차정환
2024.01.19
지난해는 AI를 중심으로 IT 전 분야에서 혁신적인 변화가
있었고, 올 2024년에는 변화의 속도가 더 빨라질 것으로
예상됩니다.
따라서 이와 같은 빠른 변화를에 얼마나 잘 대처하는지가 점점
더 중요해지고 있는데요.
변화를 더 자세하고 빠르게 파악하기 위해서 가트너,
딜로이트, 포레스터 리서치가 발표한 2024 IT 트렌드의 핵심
· · ·
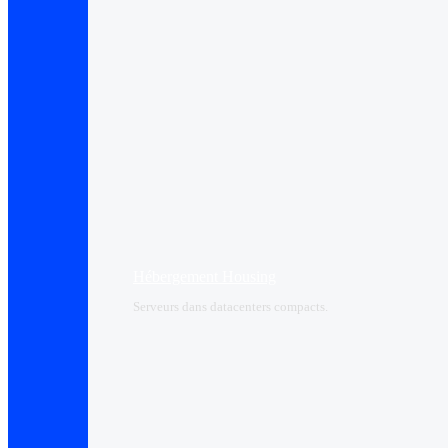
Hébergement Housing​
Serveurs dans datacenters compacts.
· · ·
> **Work instructions**
Send back exactly the lines of the listing above starting at the one with "변화를 더 자세하고 빠르게" and ending at the one with "딜로이트, 포레스터 리서치가 발표한 2024 IT 트렌드의 핵심", inclusive, and no others.

> **Response**
변화를 더 자세하고 빠르게 파악하기 위해서 가트너,
딜로이트, 포레스터 리서치가 발표한 2024 IT 트렌드의 핵심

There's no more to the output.